変化のスピードが速い時代に、ニーズにいち早く対応しサービスを届けるためにはどんな条件が必要か。働き方に関するルールや常識がどんどん変化していく時代に、総務をサポートするツールはどうあるべきか。「ハイブリッドな働き方」をキーワードに、クラウド時代のネットワークサービスのあり方について伺った。

小笠原康貴

小笠原 康貴(おがさわら・やすたか)

ソニービズネットワークス株式会社 代表取締役社長。1996年、日本電信電話(NTT)に入社し、技術開発や事業企画などに携わった後、2001年にソニーへ転職。同じく通信事業の技術開発を担い、「So-net」や「NURO 光」を手掛けるソニーネットワークコミュニケーションズにも籍を置く。2018年にはソニーネットワークコミュニケーションズの子会社であるソニービズネットワークスにも加わり、法人事業の拡大に注力。副社長を経て、2020年6月から現職。

目次

完璧を期すよりも欲しい機能を早く届ける方が重要

クラウド型の勤怠管理システム「AKASHI」をスタートする以前から、働き方に関するルールや常識がどんどん変化していくのを肌で感じていました。この変化のスピードに対応できるアーキテクチャをつくることを、AKASHIを始めるときから決めていました。

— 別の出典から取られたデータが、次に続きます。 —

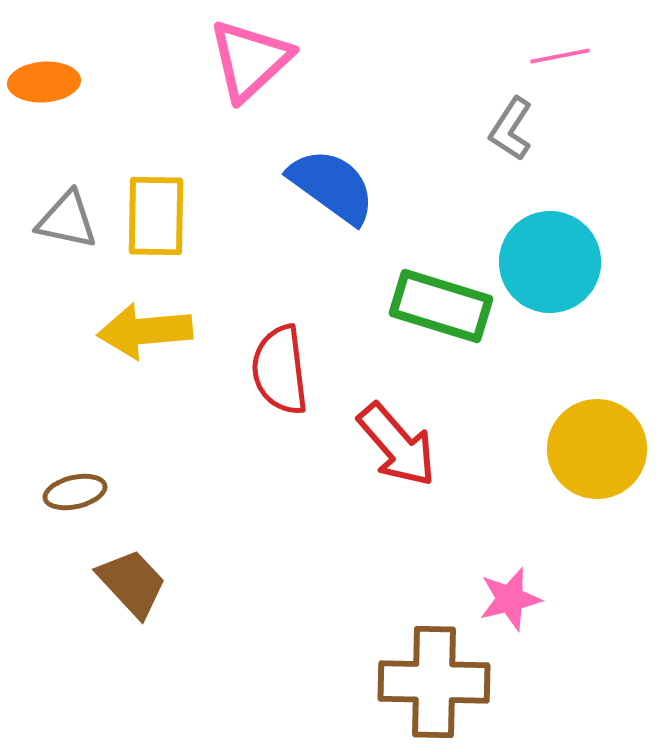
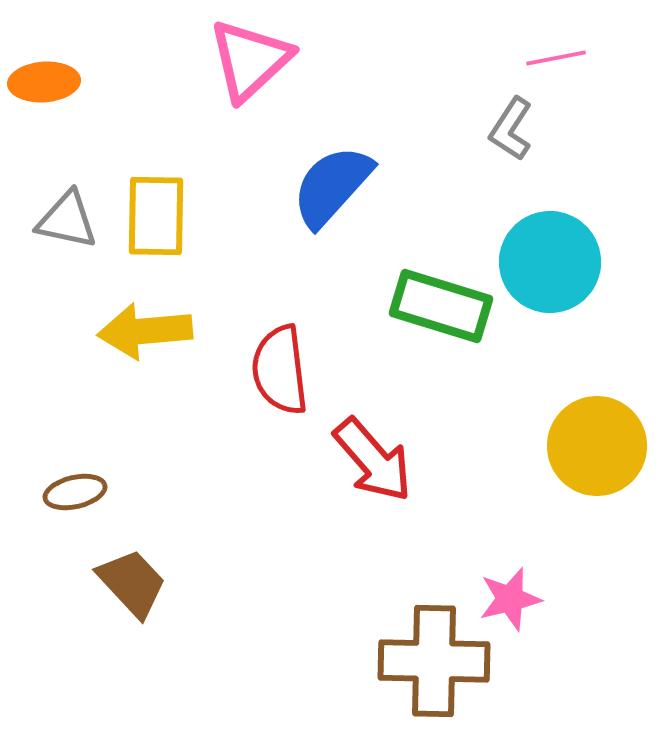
pink line: moved 4 px left, 2 px down
blue semicircle: rotated 84 degrees counterclockwise
red arrow: moved 24 px left, 15 px down
yellow circle: moved 3 px up
brown cross: moved 21 px up
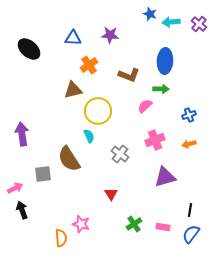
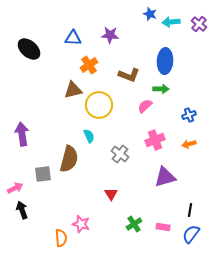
yellow circle: moved 1 px right, 6 px up
brown semicircle: rotated 132 degrees counterclockwise
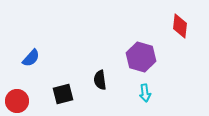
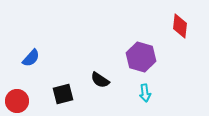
black semicircle: rotated 48 degrees counterclockwise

当時、お恥ずかしい話ですがシステムのバージョンアップは年に1回程度でした。そこで、AKASHIをリリースする際に、週に1回バージョンアップするぞと宣言したのです。

無料トライアルの人が「ここの機能はどうにかなりませんか」と問い合わせてきたときに、そういった問題が、無料期間が終わる前に直っていたらかっこいいじゃないですか。

それまで年1回しかバージョンアップしていなかったので、開発陣は「できない」「ありえない」と言っていたのですが、結果的にはできています。この5年間、週1回バージョンアップを継続してきています。QAに膨大な時間をかけて完璧に間違いないものをリリースしても多少のバグは出てきてしまいます。セキュリティなど重要な部分のQAには、時間をかけるなど、QAには、メリハリをしっかりした上で、運用で出てきたバグをすぐに修正するという修正速度の向上に考え方をシフトしました。

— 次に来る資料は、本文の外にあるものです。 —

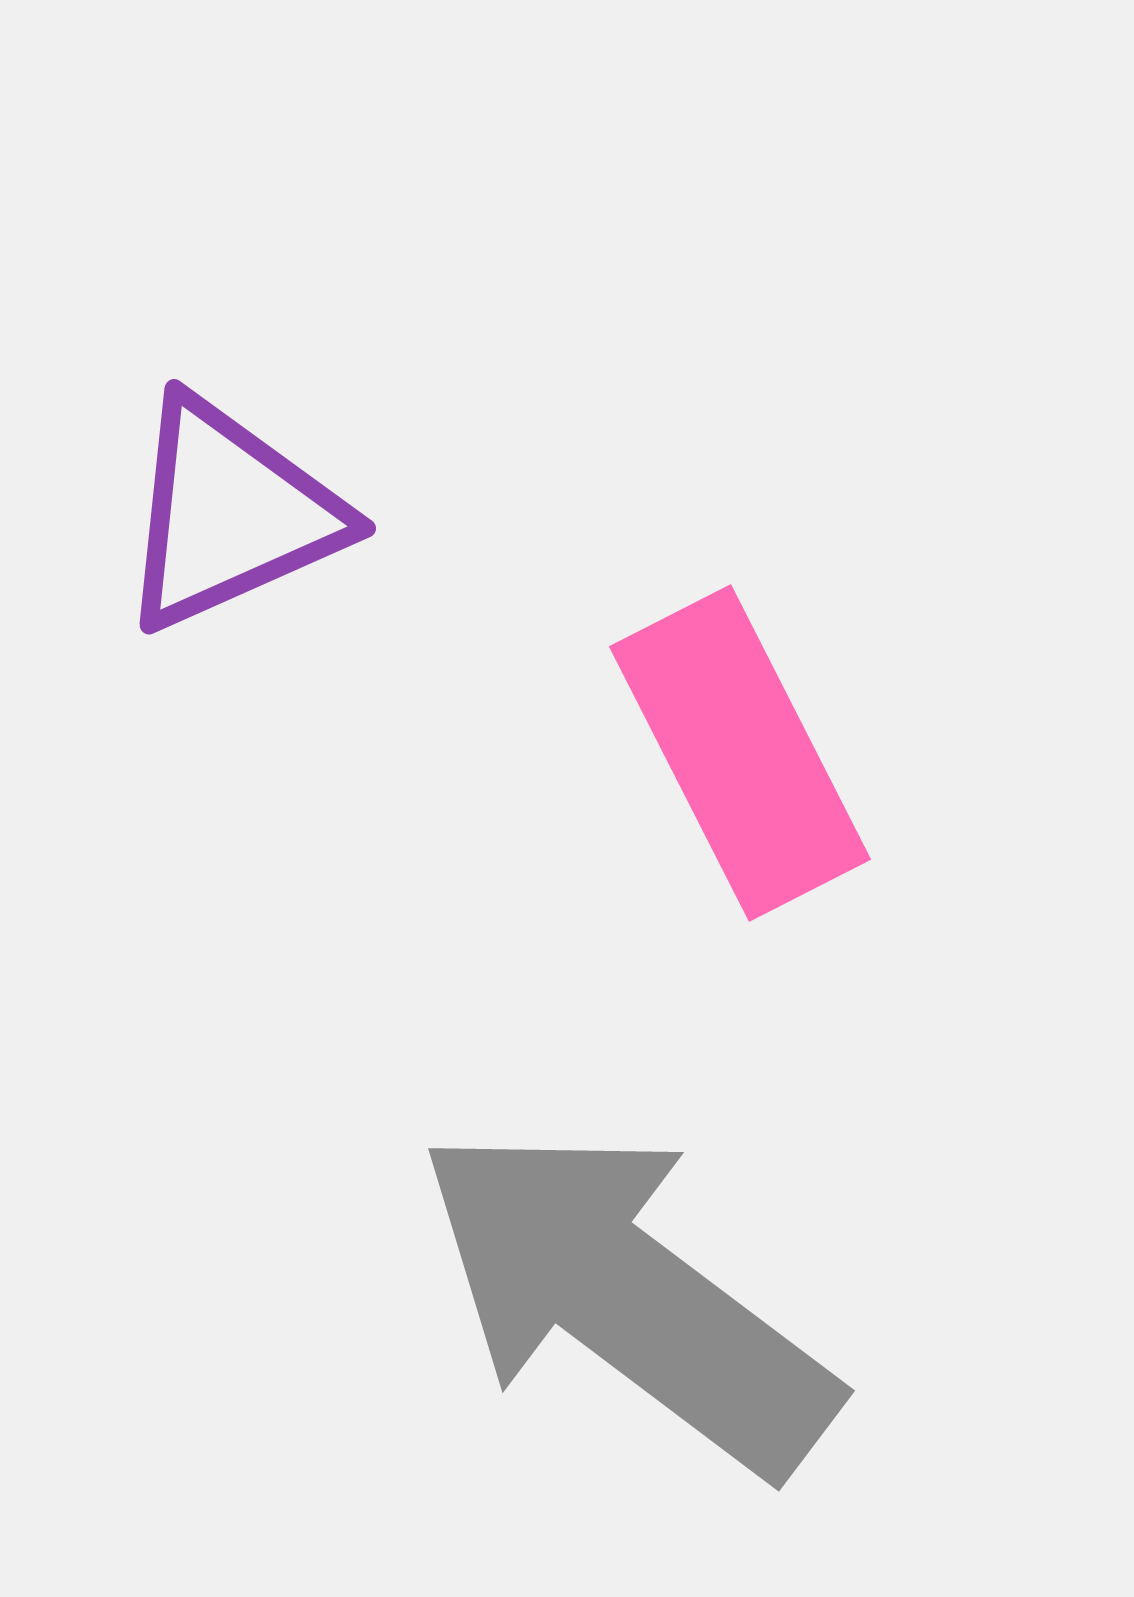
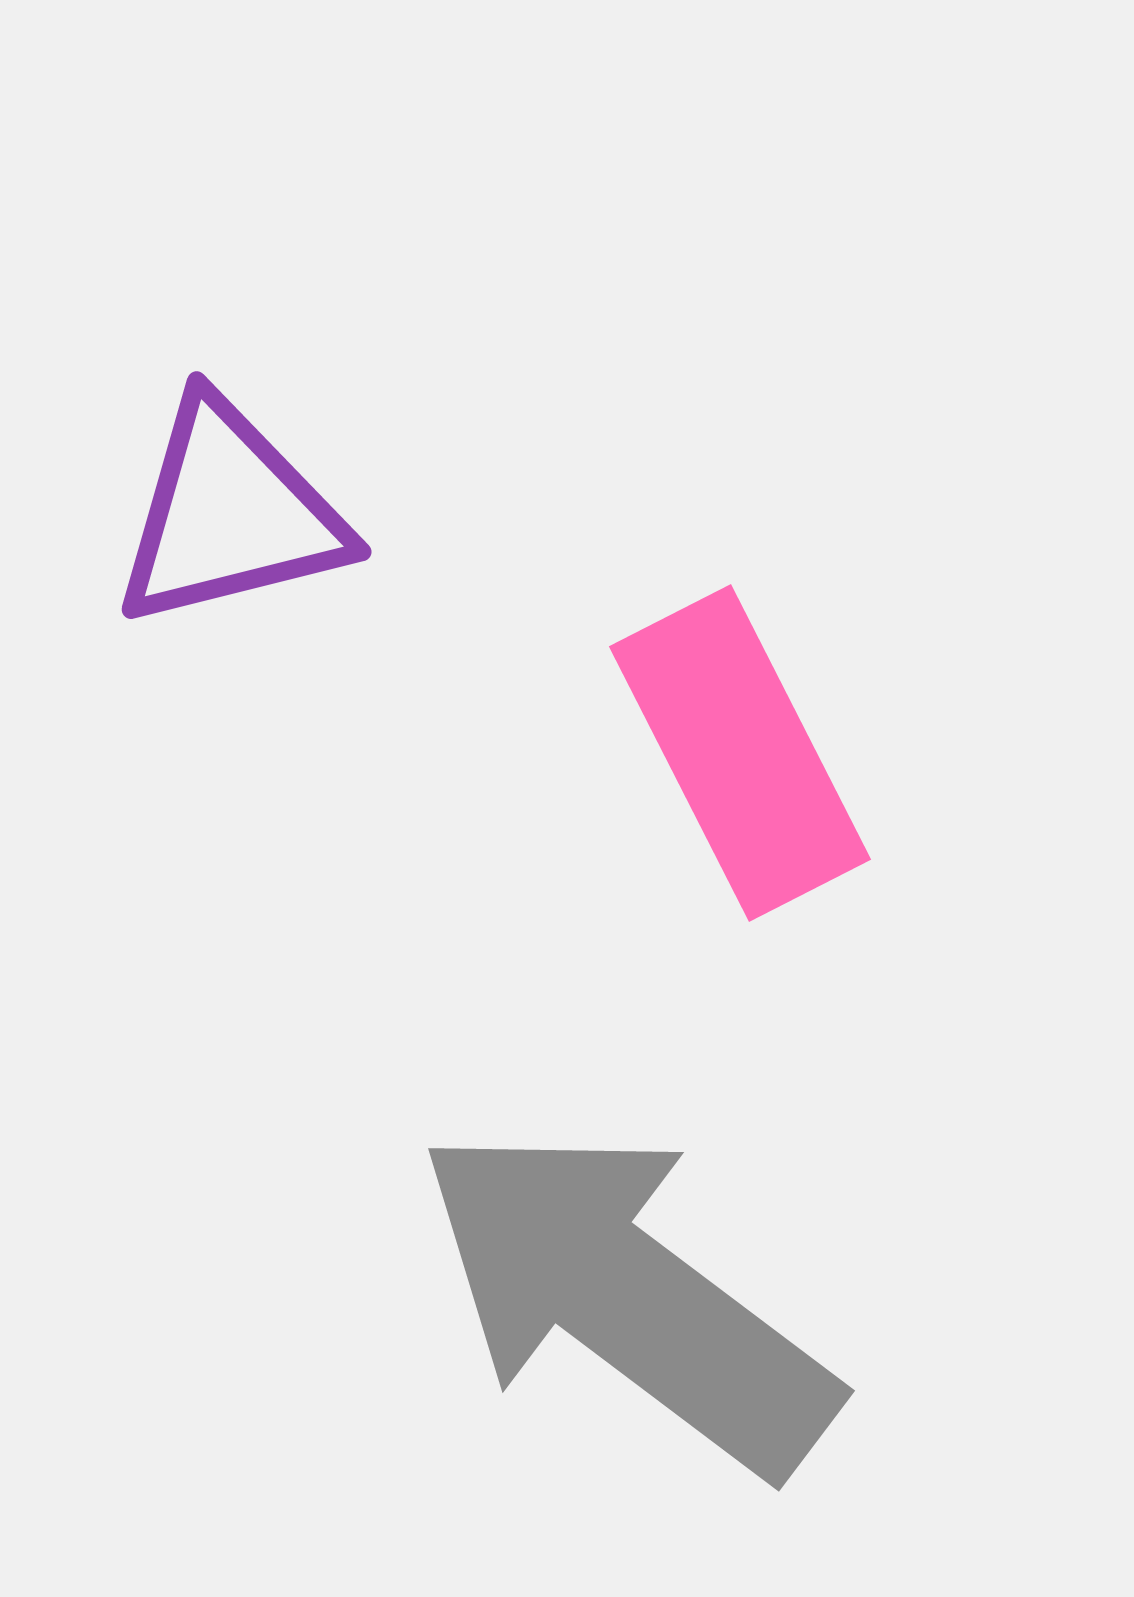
purple triangle: rotated 10 degrees clockwise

今、アジャイル開発は当たり前ですが、当時としては珍しかったと思います。とにかく週1回バージョンアップするということを先に決めてしまったというのが大きいですね。週1実装する優先順位を決めてバージョンアップを繰り返すと、仮に1年間で200個機能を増やす計画を立てても、1年経ってみると、実は半分ぐらいしか実装していなかったりします。残りの半分は状況の変化で必要でなくなるのですね。むしろ、その時々にニーズに対応することの方が重要です。それこそコロナ禍なんて、2019年には影も形もありませんでしたが、2020年春にはテレワーク機能の優先順位が突然上がったりするわけです。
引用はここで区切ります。